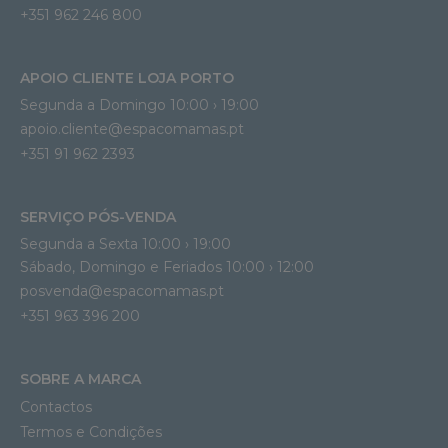
+351 962 246 800
APOIO CLIENTE LOJA PORTO
Segunda a Domingo 10:00 › 19:00
apoio.cliente@espacomamas.pt 
+351 91 962 2393
SERVIÇO PÓS-VENDA
Segunda a Sexta 10:00 › 19:00
Sábado, Domingo e Feriados 10:00 › 12:00
posvenda@espacomamas.pt
+351 963 396 200
SOBRE A MARCA
Contactos
Termos e Condições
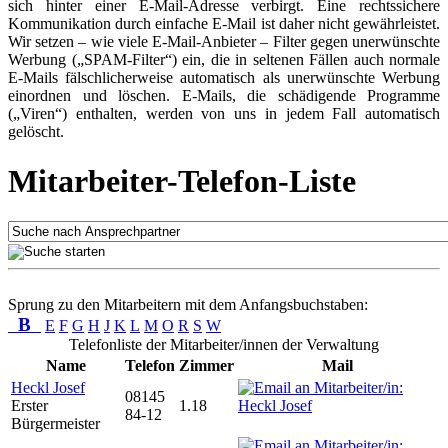
sich hinter einer E-Mail-Adresse verbirgt. Eine rechtssichere
Kommunikation durch einfache E-Mail ist daher nicht gewährleistet.
Wir setzen – wie viele E-Mail-Anbieter – Filter gegen unerwünschte
Werbung („SPAM-Filter“) ein, die in seltenen Fällen auch normale
E-Mails fälschlicherweise automatisch als unerwünschte Werbung
einordnen und löschen. E-Mails, die schädigende Programme
(„Viren“) enthalten, werden von uns in jedem Fall automatisch
gelöscht.
Mitarbeiter-Telefon-Liste
Sprung zu den Mitarbeitern mit dem Anfangsbuchstaben:
B
E
F
G
H
J
K
L
M
O
R
S
W
Telefonliste der Mitarbeiter/innen der Verwaltung
Name
Telefon
Zimmer
Mail
Heckl Josef
08145
Erster
1.18
84-12
Bürgermeister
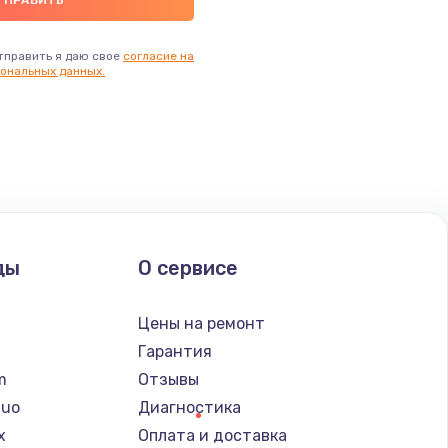
тправить я даю свое
согласие на
ональных данных.
ды
О сервисе
n
Цены на ремонт
Гарантия
lm
Отзывы
Nuo
Диагностика
x
Оплата и доставка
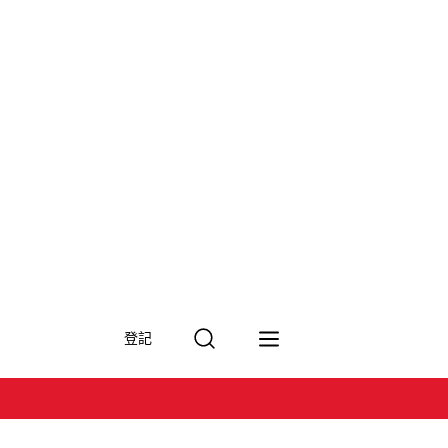
搜
登記
尋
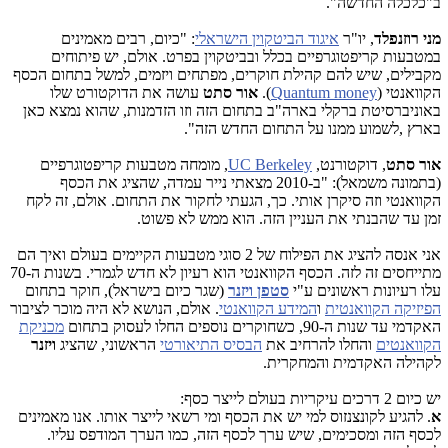
ב"כלכלה החדשה".
מני רוזנפלד
, יו"ר
איגוד הביטקוין הישראלי
: "כיום, רבים מאמינים
במטבעות קריפטוגרפיים בכלל ובביטקוין בפרט. אולם, יש פיתוחים
מקבילים, שיש להם קהילת חוקרים, מפתחים ויזמים, למשל בתחום הכסף
הקוואנטי (
Quantum money
).
אור סתט
עושה את הדוקטורט שלו
באוניברסיטת ברקלי בארה"ב בתחום הזה וזו הזדמנות, שהוא נמצא כאן
בארץ ,לשמוע ממנו על התחום החדש הזה".
אור סתט
, דוקטורנט,
UC Berkeley
, מומחה מטבעות קריפטוגרפיים
(בתמונה משמאל): "ב-2010 מצאתי נייר עמדה, שהציג את הכסף
הקוואנטי וזה סיקרן אותי. כך, הגעתי לחקור את התחום. אולם, זה לקח
זמן עד שהבנתי את העניין הזה. הוא ממש לא פשוט.
אני אנסה להציג את הפילוח של 2 סוגי מטבעות הקיימים בעולם ואיך הם
מתייחסים זה לזה. הכסף הקוואנטי הוא רעיון לא חדש לגמרי. בשנות ה-70
עלו רעיונות ראשונים ע"י
סטפן ויזנר
(שגר כיום בישראל), חוקר בתחום
הפיזיקה הקוואנטית
ו
המידע הקוואנטי
. אולם, הנושא לא היה מוכר לציבור
האקדמי עד שנות ה-90, כשחוקרים נוספים החלו לעסוק בתחום
מכניקת
הקוואנטים
והחלו להרחיב את
הבסיס התיאורטי
הראשוני, שהציג
ויזנר
לקהילה האקדמית והמחקרית.
יש כיום 2 דרכים עיקריות בעולם לייצר כסף:
א
. להגיע לקונצנזוס למי יש את הכסף ומי רשאי לייצר אותו. אנו מאמינים
לכסף הזה ומסכימים, שיש ערך לכסף הזה, כמו הערך המודפס עליו.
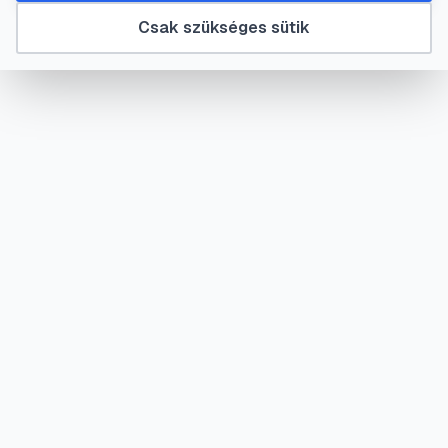
Csak szükséges sütik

□ □ □ □ □ □ □

From the first line through the line with "מומחה מטבעות קריפטוגרפיים", output those lines of the entries above exactly, and nothing else, with the pictures left out.

• [Your response]
+351 962 246 800
APOIO CLIENTE LOJA PORTO
Segunda a Domingo 10:00 › 19:00
apoio.cliente@espacomamas.pt 
+351 91 962 2393
SERVIÇO PÓS-VENDA
Segunda a Sexta 10:00 › 19:00
Sábado, Domingo e Feriados 10:00 › 12:00
posvenda@espacomamas.pt
+351 963 396 200
SOBRE A MARCA
Contactos
Termos e Condições
sich hinter einer E-Mail-Adresse verbirgt. Eine rechtssichere
Kommunikation durch einfache E-Mail ist daher nicht gewährleistet.
Wir setzen – wie viele E-Mail-Anbieter – Filter gegen unerwünschte
Werbung („SPAM-Filter“) ein, die in seltenen Fällen auch normale
E-Mails fälschlicherweise automatisch als unerwünschte Werbung
einordnen und löschen. E-Mails, die schädigende Programme
(„Viren“) enthalten, werden von uns in jedem Fall automatisch
gelöscht.
Mitarbeiter-Telefon-Liste
Sprung zu den Mitarbeitern mit dem Anfangsbuchstaben:
B
E
F
G
H
J
K
L
M
O
R
S
W
Telefonliste der Mitarbeiter/innen der Verwaltung
Name
Telefon
Zimmer
Mail
Heckl Josef
08145
Erster
1.18
84-12
Bürgermeister
тправить я даю свое
согласие на
ональных данных.
ды
О сервисе
n
Цены на ремонт
Гарантия
lm
Отзывы
Nuo
Диагностика
x
Оплата и доставка
搜
登記
尋
ב"כלכלה החדשה".
מני רוזנפלד
, יו"ר
איגוד הביטקוין הישראלי
: "כיום, רבים מאמינים
במטבעות קריפטוגרפיים בכלל ובביטקוין בפרט. אולם, יש פיתוחים
מקבילים, שיש להם קהילת חוקרים, מפתחים ויזמים, למשל בתחום הכסף
הקוואנטי (
Quantum money
).
אור סתט
עושה את הדוקטורט שלו
באוניברסיטת ברקלי בארה"ב בתחום הזה וזו הזדמנות, שהוא נמצא כאן
בארץ ,לשמוע ממנו על התחום החדש הזה".
אור סתט
, דוקטורנט,
UC Berkeley
, מומחה מטבעות קריפטוגרפיים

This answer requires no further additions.